One of the Avatar-themed cutest collectible cards proves to be a formidable compact force.
Magic: The Gathering’s Avatar crossover set won’t hit the general market in the coming days, yet after early access events over the last few days, an affordable green creature saw a sharp rise in price.
Even during previews, Badgermole Cub attracted significant interest. A creature with stats 2/2 priced at one green and one colorless mana, Badgermole Cub features Earthbending 1 (perhaps the most effective of the elemental mechanics available). Its key advantage here comes from its second ability: Whenever mana is generated by tapping a creature, it provides bonus green mana.
At its cheapest, this card sold at around $27. After the pre-release weekend, yet, the going rate jumped to $49.66 including listings priced at sixty dollars. What explains Vivi prices for this little creature? Primarily due to the explosive mana ramping it can produce.
When it arrives the board, the cub converts a land to a creature land granting it earthbend. And with that second ability, if it remains on the board, those lands yields two mana instead of one — in addition to any creatures you have which tap for mana.
An ideal partner for synergy would be Llanowar Elves, a cheap 1/1 that produces a green resource. But there are plenty of creatures that make mana available. This particular druid is a more expensive alternative with stats 1/3 costing two mana in comparison.
Using land cards, creatures that tap for mana, and Badgermole Cub, you can easily get a massive high-cost monster on the board early in the game. And things just keep spiraling rapidly by maintaining dominance after that.

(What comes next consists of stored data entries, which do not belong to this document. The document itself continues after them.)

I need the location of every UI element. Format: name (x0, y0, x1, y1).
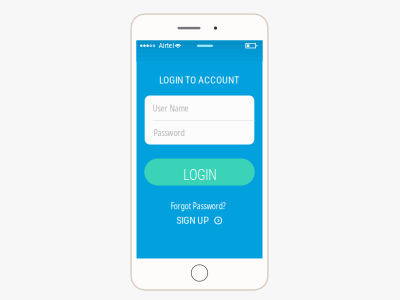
staticText: LOGIN (183, 167, 217, 184)
button[interactable]: SIGN UP (173, 212, 225, 229)
staticText: LOGIN TO ACCOUNT (159, 74, 239, 86)
staticText: Password (153, 127, 184, 139)
button[interactable]: Forgot Password? (166, 197, 230, 215)
staticText: User Name (153, 102, 189, 114)
staticText: Airtel (158, 41, 174, 50)
staticText: SIGN UP (176, 215, 208, 226)
staticText: Forgot Password? (170, 200, 226, 212)
button[interactable]: LOGIN (144, 158, 255, 186)
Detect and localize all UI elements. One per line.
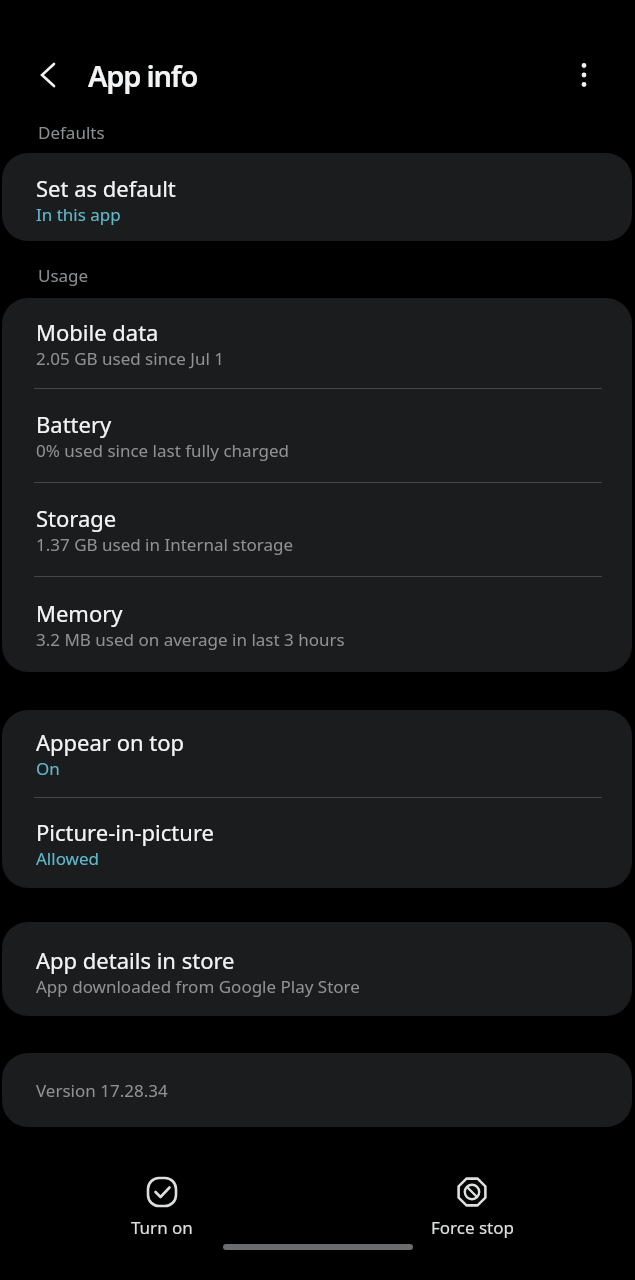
- button[interactable]: Battery: [2, 389, 632, 482]
- staticText: App downloaded from Google Play Store: [36, 975, 360, 998]
- staticText: 3.2 MB used on average in last 3 hours: [36, 628, 345, 651]
- staticText: 1.37 GB used in Internal storage: [36, 533, 294, 556]
- staticText: 2.05 GB used since Jul 1: [36, 347, 224, 370]
- staticText: Battery: [36, 409, 112, 439]
- staticText: Allowed: [36, 847, 99, 870]
- staticText: Appear on top: [36, 727, 185, 757]
- staticText: Storage: [36, 503, 117, 533]
- button[interactable]: [564, 55, 604, 95]
- staticText: Turn on: [131, 1216, 193, 1239]
- staticText: Force stop: [431, 1216, 514, 1239]
- button[interactable]: Turn on: [102, 1163, 222, 1239]
- button[interactable]: Picture-in-picture: [2, 798, 632, 888]
- button[interactable]: [28, 55, 68, 95]
- button[interactable]: Force stop: [412, 1163, 532, 1239]
- staticText: In this app: [36, 203, 121, 226]
- button[interactable]: Set as default: [2, 153, 632, 241]
- button[interactable]: App details in store: [2, 922, 632, 1016]
- button[interactable]: Storage: [2, 483, 632, 576]
- staticText: On: [36, 757, 60, 780]
- staticText: Version 17.28.34: [36, 1079, 168, 1102]
- button[interactable]: Memory: [2, 577, 632, 672]
- staticText: App info: [88, 56, 198, 95]
- button[interactable]: Appear on top: [2, 710, 632, 797]
- staticText: Memory: [36, 598, 123, 628]
- staticText: Defaults: [38, 121, 105, 143]
- button[interactable]: Mobile data: [2, 298, 632, 388]
- staticText: App details in store: [36, 945, 235, 975]
- staticText: 0% used since last fully charged: [36, 439, 289, 462]
- staticText: Set as default: [36, 173, 176, 203]
- staticText: Mobile data: [36, 317, 159, 347]
- staticText: Usage: [38, 264, 89, 286]
- staticText: Picture-in-picture: [36, 817, 214, 847]
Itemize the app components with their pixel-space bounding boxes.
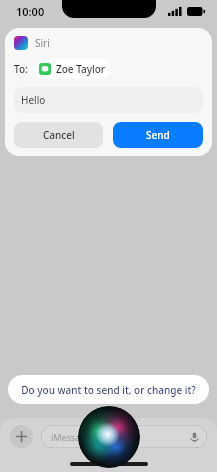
staticText: Siri <box>35 36 50 50</box>
button[interactable]: Zoe Taylor <box>34 59 111 79</box>
button[interactable]: Send <box>113 122 203 148</box>
staticText: Do you want to send it, or change it? <box>21 383 196 397</box>
button[interactable]: Do you want to send it, or change it? <box>8 375 209 404</box>
staticText: Cancel <box>43 128 75 142</box>
staticText: Hello <box>21 93 46 107</box>
staticText: To: <box>14 62 28 76</box>
button[interactable]: Cancel <box>14 122 103 148</box>
button[interactable]: iMessage <box>41 425 207 448</box>
button[interactable]: Siri <box>78 406 140 468</box>
staticText: Zoe Taylor <box>56 62 106 76</box>
button[interactable]: Dictate <box>187 430 201 444</box>
staticText: 10:00 <box>16 4 45 19</box>
staticText: iMessage <box>51 431 91 443</box>
staticText: Send <box>146 128 170 142</box>
button[interactable]: Hello <box>14 87 203 113</box>
button[interactable]: Add attachment <box>10 425 33 448</box>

When adding another color in this strategy, options such as these mana-fixing creatures work perfectly which produce any color of mana. And something like this powerful dryad enables playing one extra land each turn as well as transforms all of your lands into every basic land type. Another possibility is for example the enchantment A Realm Reborn, costing six mana provides all of your permanents the ability to be tapped for a mana of any type — which covers each creature in play.
The cub may be OP in terms of ramping up your mana generation, yet what closes out the game with this archetype? A common and powerful choice already is this legendary creature. Its stats are both equal to your land count, and it changes each creature you own Forests in addition to their other types. Essentially, all your creatures on your board can tap for two G by tapping.
Another creature provides a high-cost, powerful body that thrives with many terrain cards (like Ashaya, P/T are equal to how many lands you have).
Nissa, Who Shakes the World fits really well in this deck. One of her abilities allows Forest lands produce extra green. (Combined with earthbend, this results in all earthbend forests produce triple green.) Her main ability acts as a form of land animation, putting +1/+1 counters to a noncreature land, a useful effect but it isn't redundant with the cub's ability. The minus ability, however, makes each land you control immune to destruction and allows you to search for all the remaining forests in your deck. Once you trigger the ultimate, it’s pretty much game over.
The cub is nearly mandatory in any green Avatar deck that use earthbend. When branching into Gruul colors, you can use this legendary card. It possesses earthbend 4, plus if he deals combat damage to a player, land creatures become untapped for another attack. Although this card has emerged as a fan favorite Commander, the cub is set to be among the top, possibly the popular pick in the Avatar set.